Vaccine against cervical cancer to be included in the national immunisation programme by mid-2023

Indigenously developed vaccine to be rolled out by mid-2023 will be available at a much lower price than those now available in the market.

BySouth First Desk

Published Dec 14, 2022 | 5:41 PMUpdatedDec 14, 2022 | 5:41 PM

vaccine against cervical cancer

The vaccine against cervical cancer will be included in the national immunisation programme by mid-2023, Dr N K Arora, chairperson of the National Technical Advisory Group on Immunisation (NTAGI), said.

He said that the country will be in a position to roll out an indigenously developed Human Papillomavirus Vaccine (HPV) against cervical cancer for girls in the age group of 9–14 under the National Immunisation Programme by mid-2023.

Dr NK Arora was addressing the South Asia meet on HPV in New Delhi.

At present, the country is totally dependent on foreign manufacturers for the vaccine. Three foreign companies manufacture the HPV vaccine, of which two firms sell their vaccines in India. Each dose of the jab available in the market costs over ₹4,000.
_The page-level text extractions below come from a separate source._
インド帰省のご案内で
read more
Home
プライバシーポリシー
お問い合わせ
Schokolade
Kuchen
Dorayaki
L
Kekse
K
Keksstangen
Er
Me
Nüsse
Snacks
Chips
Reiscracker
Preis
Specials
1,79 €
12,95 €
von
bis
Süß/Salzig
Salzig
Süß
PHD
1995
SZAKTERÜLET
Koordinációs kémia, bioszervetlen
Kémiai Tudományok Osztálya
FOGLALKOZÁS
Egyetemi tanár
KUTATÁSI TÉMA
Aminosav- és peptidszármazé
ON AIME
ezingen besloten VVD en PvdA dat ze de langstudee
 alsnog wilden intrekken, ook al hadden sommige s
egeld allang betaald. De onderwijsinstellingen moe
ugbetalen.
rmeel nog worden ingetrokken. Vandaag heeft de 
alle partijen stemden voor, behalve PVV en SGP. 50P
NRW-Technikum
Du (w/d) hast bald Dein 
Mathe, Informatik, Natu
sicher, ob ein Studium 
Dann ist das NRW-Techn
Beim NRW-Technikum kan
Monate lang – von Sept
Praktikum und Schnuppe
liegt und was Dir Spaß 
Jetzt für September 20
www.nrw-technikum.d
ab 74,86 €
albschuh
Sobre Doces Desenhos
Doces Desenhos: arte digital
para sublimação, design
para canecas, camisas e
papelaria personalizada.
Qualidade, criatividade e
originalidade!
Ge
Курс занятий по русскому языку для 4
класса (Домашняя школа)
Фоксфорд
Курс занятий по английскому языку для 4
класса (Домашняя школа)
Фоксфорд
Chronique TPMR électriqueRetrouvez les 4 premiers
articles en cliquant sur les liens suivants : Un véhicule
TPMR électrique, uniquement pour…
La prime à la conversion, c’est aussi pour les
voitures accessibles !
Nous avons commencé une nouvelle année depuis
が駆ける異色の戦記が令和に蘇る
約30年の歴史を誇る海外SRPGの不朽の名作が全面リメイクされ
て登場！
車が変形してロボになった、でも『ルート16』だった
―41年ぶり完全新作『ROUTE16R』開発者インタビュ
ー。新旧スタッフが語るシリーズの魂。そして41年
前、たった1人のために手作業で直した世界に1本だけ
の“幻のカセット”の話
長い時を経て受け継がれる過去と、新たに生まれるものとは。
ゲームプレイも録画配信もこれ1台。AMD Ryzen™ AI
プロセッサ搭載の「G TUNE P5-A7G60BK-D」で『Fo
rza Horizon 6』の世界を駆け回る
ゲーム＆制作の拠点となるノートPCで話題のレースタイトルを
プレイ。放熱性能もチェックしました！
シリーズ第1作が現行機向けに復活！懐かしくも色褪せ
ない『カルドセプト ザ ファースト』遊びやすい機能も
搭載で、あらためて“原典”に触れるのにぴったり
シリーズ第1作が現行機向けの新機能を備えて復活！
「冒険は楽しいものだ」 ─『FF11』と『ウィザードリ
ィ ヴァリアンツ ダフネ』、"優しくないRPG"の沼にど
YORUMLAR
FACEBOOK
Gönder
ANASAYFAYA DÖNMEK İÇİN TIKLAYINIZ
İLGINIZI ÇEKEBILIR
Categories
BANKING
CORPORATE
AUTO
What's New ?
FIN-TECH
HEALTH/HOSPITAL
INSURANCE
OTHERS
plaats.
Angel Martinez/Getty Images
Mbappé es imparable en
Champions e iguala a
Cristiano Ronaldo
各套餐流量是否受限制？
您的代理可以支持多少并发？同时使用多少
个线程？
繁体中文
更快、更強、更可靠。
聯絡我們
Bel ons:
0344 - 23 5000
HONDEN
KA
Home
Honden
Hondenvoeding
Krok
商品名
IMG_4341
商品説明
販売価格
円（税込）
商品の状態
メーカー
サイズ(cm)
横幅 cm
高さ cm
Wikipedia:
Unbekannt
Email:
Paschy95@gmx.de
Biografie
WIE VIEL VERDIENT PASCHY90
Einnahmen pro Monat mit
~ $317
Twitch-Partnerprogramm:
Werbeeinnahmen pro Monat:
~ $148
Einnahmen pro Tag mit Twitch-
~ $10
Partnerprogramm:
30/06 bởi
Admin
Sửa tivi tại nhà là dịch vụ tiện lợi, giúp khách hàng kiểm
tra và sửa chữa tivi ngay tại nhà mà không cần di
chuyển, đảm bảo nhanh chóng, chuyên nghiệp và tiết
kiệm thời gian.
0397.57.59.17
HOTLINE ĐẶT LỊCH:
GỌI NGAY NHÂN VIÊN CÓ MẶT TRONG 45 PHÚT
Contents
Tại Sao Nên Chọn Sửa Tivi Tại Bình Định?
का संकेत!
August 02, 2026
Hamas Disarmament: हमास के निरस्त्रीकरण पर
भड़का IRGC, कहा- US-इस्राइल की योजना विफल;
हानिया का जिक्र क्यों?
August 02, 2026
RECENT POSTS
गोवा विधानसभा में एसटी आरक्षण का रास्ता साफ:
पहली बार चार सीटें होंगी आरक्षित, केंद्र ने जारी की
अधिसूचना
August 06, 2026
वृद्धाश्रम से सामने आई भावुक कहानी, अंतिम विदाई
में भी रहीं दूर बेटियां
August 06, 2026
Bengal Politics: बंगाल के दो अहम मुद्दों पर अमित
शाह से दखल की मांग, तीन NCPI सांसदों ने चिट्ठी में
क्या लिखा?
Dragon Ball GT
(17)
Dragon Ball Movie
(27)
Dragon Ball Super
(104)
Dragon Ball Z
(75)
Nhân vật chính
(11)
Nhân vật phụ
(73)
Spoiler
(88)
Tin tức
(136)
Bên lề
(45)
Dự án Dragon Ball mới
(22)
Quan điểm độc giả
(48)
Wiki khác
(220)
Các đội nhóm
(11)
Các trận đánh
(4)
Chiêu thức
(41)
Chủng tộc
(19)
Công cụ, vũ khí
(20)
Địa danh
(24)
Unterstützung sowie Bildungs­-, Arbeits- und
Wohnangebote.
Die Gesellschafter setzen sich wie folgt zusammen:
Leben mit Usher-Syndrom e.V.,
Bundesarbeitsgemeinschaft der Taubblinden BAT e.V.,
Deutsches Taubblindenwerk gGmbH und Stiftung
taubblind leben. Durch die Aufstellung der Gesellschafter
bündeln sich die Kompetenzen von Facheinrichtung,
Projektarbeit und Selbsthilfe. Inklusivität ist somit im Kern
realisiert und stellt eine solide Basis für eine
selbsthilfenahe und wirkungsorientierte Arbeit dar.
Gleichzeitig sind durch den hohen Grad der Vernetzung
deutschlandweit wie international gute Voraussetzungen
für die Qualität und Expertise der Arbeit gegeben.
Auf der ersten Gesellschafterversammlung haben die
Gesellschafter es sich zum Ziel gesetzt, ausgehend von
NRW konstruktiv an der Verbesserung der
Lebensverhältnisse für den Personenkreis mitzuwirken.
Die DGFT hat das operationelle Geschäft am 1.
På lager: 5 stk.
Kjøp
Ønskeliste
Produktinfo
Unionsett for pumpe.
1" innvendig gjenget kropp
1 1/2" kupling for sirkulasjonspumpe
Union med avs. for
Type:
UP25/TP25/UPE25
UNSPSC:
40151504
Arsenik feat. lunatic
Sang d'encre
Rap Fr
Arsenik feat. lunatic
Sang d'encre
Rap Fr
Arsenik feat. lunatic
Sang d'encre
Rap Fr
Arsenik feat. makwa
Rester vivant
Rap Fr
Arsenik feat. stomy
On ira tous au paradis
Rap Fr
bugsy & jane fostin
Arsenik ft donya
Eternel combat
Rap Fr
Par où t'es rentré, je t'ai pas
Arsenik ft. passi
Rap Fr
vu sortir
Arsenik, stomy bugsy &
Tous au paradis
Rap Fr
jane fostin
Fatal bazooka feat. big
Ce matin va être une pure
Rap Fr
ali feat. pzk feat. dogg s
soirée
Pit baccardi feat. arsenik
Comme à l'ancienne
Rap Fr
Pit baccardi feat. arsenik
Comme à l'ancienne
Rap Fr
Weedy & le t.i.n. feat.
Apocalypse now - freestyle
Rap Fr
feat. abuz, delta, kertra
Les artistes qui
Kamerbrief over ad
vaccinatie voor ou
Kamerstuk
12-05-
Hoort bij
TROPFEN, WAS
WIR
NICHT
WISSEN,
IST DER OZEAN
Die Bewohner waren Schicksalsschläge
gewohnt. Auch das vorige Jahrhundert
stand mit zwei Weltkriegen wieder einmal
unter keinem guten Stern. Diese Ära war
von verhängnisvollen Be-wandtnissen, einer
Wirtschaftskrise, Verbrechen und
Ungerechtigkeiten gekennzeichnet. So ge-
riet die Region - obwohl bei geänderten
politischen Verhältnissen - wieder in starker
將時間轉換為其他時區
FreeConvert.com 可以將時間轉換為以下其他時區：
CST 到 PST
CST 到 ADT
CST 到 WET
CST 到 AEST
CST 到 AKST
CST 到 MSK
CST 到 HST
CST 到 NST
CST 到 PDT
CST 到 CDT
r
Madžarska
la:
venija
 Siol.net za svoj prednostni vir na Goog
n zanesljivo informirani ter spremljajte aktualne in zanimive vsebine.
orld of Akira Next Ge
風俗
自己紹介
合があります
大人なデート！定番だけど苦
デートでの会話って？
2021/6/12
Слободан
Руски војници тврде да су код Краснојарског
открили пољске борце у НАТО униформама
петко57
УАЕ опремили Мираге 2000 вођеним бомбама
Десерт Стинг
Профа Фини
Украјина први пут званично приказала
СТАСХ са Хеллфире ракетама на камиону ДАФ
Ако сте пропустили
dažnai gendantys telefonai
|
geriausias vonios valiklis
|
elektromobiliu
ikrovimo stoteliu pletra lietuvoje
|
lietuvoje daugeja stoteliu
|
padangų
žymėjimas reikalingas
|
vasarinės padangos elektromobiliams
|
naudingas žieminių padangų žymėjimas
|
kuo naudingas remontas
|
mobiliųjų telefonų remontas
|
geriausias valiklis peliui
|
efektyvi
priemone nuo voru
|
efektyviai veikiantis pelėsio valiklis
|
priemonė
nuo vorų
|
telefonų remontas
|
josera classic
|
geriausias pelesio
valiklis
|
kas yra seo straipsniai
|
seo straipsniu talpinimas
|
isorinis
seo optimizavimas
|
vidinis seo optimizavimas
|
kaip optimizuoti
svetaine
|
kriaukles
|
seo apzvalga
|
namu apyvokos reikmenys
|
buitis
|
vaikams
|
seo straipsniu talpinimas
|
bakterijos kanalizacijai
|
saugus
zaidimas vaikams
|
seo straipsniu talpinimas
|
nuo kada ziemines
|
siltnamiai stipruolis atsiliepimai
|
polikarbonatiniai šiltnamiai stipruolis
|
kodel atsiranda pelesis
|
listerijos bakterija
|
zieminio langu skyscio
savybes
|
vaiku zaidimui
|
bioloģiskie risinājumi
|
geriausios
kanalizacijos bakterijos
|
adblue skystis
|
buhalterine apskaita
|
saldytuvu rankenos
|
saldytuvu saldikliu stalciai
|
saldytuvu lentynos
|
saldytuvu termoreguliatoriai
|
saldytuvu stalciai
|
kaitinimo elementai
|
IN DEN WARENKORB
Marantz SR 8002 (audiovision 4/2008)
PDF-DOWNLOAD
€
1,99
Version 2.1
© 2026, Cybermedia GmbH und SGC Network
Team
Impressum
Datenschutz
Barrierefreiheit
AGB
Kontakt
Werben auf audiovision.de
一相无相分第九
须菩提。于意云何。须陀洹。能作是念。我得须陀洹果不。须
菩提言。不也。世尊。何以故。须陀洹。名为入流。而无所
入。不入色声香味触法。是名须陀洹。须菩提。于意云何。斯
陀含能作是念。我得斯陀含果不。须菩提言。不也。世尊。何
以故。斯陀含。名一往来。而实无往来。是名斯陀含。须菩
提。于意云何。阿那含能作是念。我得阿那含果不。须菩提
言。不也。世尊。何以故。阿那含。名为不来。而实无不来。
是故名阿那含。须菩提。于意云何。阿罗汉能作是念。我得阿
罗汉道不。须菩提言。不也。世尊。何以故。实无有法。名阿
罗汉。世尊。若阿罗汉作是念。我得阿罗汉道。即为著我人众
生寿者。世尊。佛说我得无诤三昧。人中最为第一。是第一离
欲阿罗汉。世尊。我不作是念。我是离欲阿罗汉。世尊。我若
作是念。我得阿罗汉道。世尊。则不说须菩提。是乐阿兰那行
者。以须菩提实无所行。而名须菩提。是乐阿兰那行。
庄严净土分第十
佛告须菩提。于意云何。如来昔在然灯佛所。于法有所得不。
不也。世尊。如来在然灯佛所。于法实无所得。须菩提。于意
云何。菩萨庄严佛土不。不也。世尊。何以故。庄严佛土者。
CERVAVAC vaccine by SII in April 2023

Prakash Kumar Singh, Director of Government and Regulatory Affairs at the Serum Institute of India (SII), said that the CERVAVAC vaccine by SII is likely to be launched in April 2023 and will be available at a much lower price than the international vaccines now available in the market.

The vaccine has received the Drug Control General of India (DCGI)’s approval. It has been cleared by the NTAGI for use in the public health programme.

In September 2022, SII CEO Adar C Poonawalla said that the HPV vaccine will be available in India at an affordable price of ₹200-400 per dose.

1.6% of women face the risk of cervical cancer

India is home to about 16 percent of the world’s women and accounts for about a quarter of all cervical cancer incidences and nearly a third of global cervical cancer deaths.

Indian women face a 1.6 percent lifetime cumulative risk of developing cervical cancer and a 1.0 percent cumulative death risk from cervical cancer, Dr Arora said.

Citing recent estimates, Dr Arora added that every year almost 80,000 women develop cervical cancer and 35,000 die due to the disease in India.

To a specific query, Dr Arora said vaccines to prevent HPV infection have been available since 2006. The HPV vaccination can prevent more than 90 percent of HPV cancers, if administered at the recommended age.

Studies done in India indicated that the efficacy of a single dose of the HPV vaccine is more than 95 percent.

Based on the studies, the WHO has now recommended that even a single dose of the vaccine for girls aged nine-14 is effective

Also read: Kerala panel on vax policy suggests anti-rabies vaccines for kids

HPV vaccine is gradually improving

Dr Arora said vaccine supply has been a limiting factor globally. Fortunately, over the past five years, the global supply of the HPV vaccine is gradually improving.

India has taken a lead in this direction. SII, with support from the Department of Biotechnology, has developed four-valent HPV vaccine.

The vaccine has received regulatory approval and has been cleared by NTAGI for use in the public health programme.

“We are given to understand that three other Indian vaccine manufacturers are also in various stages of developing the HPV vaccine,” Dr Arora said.

“The NFHS-5 data shows that only about two percent of women have ever undergone screening in India. This is unacceptable. The screening of women has to be taken up in a manner which is culturally acceptable and scientifically appropriate,” Dr Arora said.

Vaccines alone will take more than a decade to show their impact but early recognition of pre-cancerous and cancerous lesions through mass screening followed up with treatment will save thousands of untimely and avoidable women deaths, he said.

Women with cervical cancer lose their lives in their 40s and 50s when their families require them the most.

Screening of women in their most vulnerable period has to be taken up in a mission mode not only to achieve global targets but to prevent families from suffering extreme grief and multi-faceted tragedies.